His nocturnal instincts were slowly but steadily taking him back. He did not fear the dark; it was something that he embraced as an old friend. He was so familiar with the night that it held less uncertainty than the brightness of day. He had spent most of his waking hours in darkness. He welcomed its anonymity, its cloaking cover under which he could move more freely than in the harsh glare of savannah daylight. He knew his curiosity would never be satisfied until he had ventured and explored beyond the sharply jagged rock wall. He also felt that he might never be courageous enough to enter and explore its deepest recesses. He wanted to go in so much that he feared to do so, as it might engulf him. The rocks that lay between him and the cave just taunted him. They challenged his authority, his intellect and all that his mane stood for. They dared him to go further while barring his way - he knew he had to find a way past, even if it meant clawing the stone away grain by grain.

Through the thick of night came a sound Nengwalamwe had not heard for some moons, a sound that filled him with a mixture of pleasure and pain and set his pulse racing. For a moment he was not certain if he had really heard it at all. When it came again, rolling over the plain he felt a gust of life flood over him. His ears strained forward to pick up any traces of the sound he thought he had heard, but there were no more; nothing except the grumbles of a distant herd of wildebeest, unsettled by something unseen.

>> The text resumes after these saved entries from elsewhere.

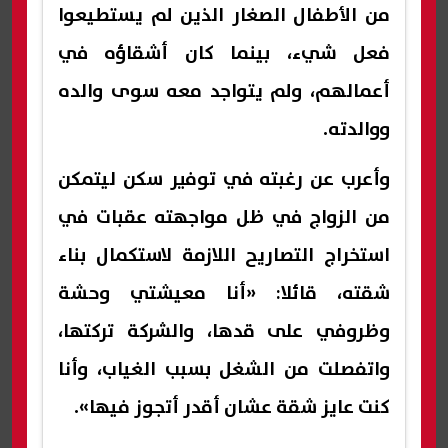
من الأطفال الصغار الذين لم يستطيعوا
فعل شيء، بينما كان أشقاؤه في
أعمالهم، ولم يتواجد معه سوى والده
ووالدته.
وأعرب عن رغبته في توفير سكن ليتمكن
من الزواج في ظل مواجهته عقبات في
استخراج التصاريح اللازمة لاستكمال بناء
شقته، قائلا: «أنا معيشتي وحشة
وظروفي على قدها، والشركة تركتها،
واتفصلت من الشغل بسبب الغياب، وأنا
كنت عايز شقة عشان أقدر أتجوز فيها».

Nengwalamwe half dropped his ears and let his hind paws relax as he lay still on the warm slope of the rock. A few moments later he reassured himself that he had heard nothing but the call of a distant leopard for its cub.

He turned his ears back but dared not drop them to lie flat on his head. He took two deep breaths, filling his chest with the cool, fresh night air. He wished the tense pounding of his heart would subside as it filled him with surging energy and ripped away any hope of sleep. His back grew cold and clammy as his tension; similar to that he experienced as he prepared for the final leap at his prey; began at last to ebb away. Then, from the most distant edge of the darkness it came again, faint but unmistakable. This time he was sure that it was not a leopard. It was the call of a lioness guarding her kill. Nengwalamwe's pulse rose instantly and pounded in his mind, forcing him fully awake. He had to leave the rock and search for the source of the call. No matter how much Nengwalamwe tried to deny it, he was a social animal; he could not live cut off from his own kind for long. Now Nengwalamwe knew was no longer alone.

~oOOo~

The sun began its daily climb into the sky. The herbivorous inhabitants of the dry grasslands that were the plains of the Pridelands allowed themselves some relaxation from the tension of night. With the coming of day came the realisation that they had survived the dangers of the darkness and the unseen predators that lay hidden within its depths.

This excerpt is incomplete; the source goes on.